The first mounting holes 51c of the round shaft portion 51 and the mounting holes 52c of the second round shaft portion 52 having the fourth axis X4 are fitted into the mounting holes 51c, respectively. The round shaft portion 51 and the second round shaft portion 52 are supported in a two-sided state while having a displaced axis. In addition, 53c
Are positioning projections fitted to the rotary case 10;
Is a relief hole.

A pair of ridges 3 is provided on the side of the first intermediate gear 31.
9 and 39 are formed, and the crank pin 36 is press-fitted and integrated with the second intermediate gear 32. The crank pin 36 is
The projection 39 on the third axis X3 side pushes the crank pin 36 on the fourth axis X4 side so as to fit into the groove 38 formed between the pair of projections 39, 39. The interlocking mechanism D functions so that the first intermediate gear 31 rotates the second intermediate gear 32 unequally.

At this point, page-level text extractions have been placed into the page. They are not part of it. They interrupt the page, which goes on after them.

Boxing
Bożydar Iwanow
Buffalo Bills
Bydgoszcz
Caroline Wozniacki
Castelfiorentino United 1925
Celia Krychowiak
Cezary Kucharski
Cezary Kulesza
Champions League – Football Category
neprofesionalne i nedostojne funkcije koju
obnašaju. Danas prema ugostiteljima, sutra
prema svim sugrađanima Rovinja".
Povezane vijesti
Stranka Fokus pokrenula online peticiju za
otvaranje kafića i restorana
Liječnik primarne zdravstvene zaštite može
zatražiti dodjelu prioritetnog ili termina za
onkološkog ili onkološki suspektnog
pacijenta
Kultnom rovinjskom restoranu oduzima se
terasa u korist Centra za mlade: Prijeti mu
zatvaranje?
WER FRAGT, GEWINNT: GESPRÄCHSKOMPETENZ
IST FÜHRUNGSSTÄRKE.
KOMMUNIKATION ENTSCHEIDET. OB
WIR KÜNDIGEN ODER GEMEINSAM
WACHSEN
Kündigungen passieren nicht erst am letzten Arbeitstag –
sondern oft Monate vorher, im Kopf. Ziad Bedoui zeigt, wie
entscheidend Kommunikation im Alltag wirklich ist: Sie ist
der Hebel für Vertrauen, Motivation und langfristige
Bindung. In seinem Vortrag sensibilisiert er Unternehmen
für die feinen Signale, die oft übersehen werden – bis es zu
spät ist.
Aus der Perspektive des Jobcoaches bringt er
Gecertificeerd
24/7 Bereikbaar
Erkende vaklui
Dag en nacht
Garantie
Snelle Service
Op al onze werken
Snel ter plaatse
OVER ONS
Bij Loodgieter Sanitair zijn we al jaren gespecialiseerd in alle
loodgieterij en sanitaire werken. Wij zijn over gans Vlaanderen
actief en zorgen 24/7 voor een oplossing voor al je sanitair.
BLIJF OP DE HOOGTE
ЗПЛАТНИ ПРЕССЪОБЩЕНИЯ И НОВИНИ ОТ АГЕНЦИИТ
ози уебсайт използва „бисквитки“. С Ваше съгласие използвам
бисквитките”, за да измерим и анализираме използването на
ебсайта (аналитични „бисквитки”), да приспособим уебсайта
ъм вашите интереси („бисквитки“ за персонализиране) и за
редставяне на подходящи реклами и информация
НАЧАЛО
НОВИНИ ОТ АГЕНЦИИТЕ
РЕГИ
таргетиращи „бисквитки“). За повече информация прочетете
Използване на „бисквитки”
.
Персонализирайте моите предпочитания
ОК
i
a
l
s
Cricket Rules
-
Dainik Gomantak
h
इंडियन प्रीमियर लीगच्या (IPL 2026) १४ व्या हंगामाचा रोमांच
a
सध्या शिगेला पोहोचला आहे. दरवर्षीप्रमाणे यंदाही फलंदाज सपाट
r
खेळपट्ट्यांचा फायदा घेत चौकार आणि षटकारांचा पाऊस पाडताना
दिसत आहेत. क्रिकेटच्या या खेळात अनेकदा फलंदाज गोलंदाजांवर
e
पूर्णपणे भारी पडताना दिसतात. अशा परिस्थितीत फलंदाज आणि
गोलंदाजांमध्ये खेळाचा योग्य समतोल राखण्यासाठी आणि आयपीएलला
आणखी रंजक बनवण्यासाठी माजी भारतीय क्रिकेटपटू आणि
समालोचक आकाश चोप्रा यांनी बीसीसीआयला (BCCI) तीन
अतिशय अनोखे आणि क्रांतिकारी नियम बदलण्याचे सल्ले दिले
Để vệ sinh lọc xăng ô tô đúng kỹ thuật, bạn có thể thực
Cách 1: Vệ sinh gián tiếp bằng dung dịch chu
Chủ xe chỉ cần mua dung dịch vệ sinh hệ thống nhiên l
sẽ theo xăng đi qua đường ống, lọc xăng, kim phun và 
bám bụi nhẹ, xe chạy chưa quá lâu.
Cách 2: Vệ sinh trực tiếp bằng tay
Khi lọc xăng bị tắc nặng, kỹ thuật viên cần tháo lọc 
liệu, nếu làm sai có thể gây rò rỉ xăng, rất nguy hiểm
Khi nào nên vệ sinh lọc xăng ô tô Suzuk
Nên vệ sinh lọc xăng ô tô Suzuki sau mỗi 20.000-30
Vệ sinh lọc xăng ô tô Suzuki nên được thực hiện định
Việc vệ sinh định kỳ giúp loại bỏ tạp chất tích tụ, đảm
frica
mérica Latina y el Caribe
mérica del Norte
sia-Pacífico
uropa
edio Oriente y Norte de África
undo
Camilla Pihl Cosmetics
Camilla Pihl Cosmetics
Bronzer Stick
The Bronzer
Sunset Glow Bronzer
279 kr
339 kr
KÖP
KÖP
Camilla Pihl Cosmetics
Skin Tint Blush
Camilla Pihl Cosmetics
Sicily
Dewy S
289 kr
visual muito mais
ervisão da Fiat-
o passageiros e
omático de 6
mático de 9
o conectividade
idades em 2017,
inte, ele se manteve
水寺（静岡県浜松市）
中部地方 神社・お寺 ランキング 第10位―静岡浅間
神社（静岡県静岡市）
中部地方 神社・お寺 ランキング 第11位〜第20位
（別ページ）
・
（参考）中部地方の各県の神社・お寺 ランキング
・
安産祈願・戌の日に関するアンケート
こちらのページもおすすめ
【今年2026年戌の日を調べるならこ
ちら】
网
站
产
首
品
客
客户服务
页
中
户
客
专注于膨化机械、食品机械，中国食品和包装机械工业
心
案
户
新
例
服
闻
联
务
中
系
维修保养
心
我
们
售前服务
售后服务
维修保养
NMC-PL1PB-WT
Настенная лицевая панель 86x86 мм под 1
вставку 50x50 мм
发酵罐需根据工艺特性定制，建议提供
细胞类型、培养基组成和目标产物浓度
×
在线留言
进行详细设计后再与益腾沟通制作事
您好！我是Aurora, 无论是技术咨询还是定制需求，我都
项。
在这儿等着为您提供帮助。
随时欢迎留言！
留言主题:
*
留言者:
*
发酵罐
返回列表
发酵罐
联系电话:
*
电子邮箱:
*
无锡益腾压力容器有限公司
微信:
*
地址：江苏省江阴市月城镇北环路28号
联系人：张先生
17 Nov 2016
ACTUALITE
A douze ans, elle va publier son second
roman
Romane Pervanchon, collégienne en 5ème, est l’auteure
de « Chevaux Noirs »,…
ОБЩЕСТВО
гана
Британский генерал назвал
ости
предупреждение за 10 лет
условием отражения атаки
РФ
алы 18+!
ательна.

That is, when the rotary case 10 is driven to rotate and the sun gear 23 is fixed, the first intermediate gear 31 rotates around the third axis X 3 and its rotational force is transmitted by the crank pin 36. Then, the second intermediate gear 32 rotates around the fourth axis X4. The eccentricity between the third axis X3 and the fourth axis X4 causes the crank pin 36 to reciprocally slide in the radial direction of the first intermediate gear 31 in the groove 38 formed by the pair of ridges 39, 39 while rotating. To communicate. Therefore, even if the first intermediate gear 31 rotates at a constant speed, the interlocking mechanism D rotates the second intermediate gear 32 at an unequal speed.
The first and second intermediate gears 32 function so as to rotate in conjunction with each other in a phase relationship M1 shown in FIG.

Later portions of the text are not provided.